Identify the line in which "Locate an element on the screen." appears, then reproduce that line and all remaining lines of the records word for word.

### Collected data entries
____________

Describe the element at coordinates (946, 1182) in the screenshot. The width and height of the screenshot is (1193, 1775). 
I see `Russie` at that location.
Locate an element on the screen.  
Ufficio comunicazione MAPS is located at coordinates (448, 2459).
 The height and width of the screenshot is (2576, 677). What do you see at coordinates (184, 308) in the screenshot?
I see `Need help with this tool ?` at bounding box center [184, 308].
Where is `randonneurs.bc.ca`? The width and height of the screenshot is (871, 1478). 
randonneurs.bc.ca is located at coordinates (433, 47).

____________

### Your solution
Locate an element on the screen.  
Ufficio comunicazione MAPS is located at coordinates (448, 2459).
 The height and width of the screenshot is (2576, 677). What do you see at coordinates (184, 308) in the screenshot?
I see `Need help with this tool ?` at bounding box center [184, 308].
Where is `randonneurs.bc.ca`? The width and height of the screenshot is (871, 1478). 
randonneurs.bc.ca is located at coordinates (433, 47).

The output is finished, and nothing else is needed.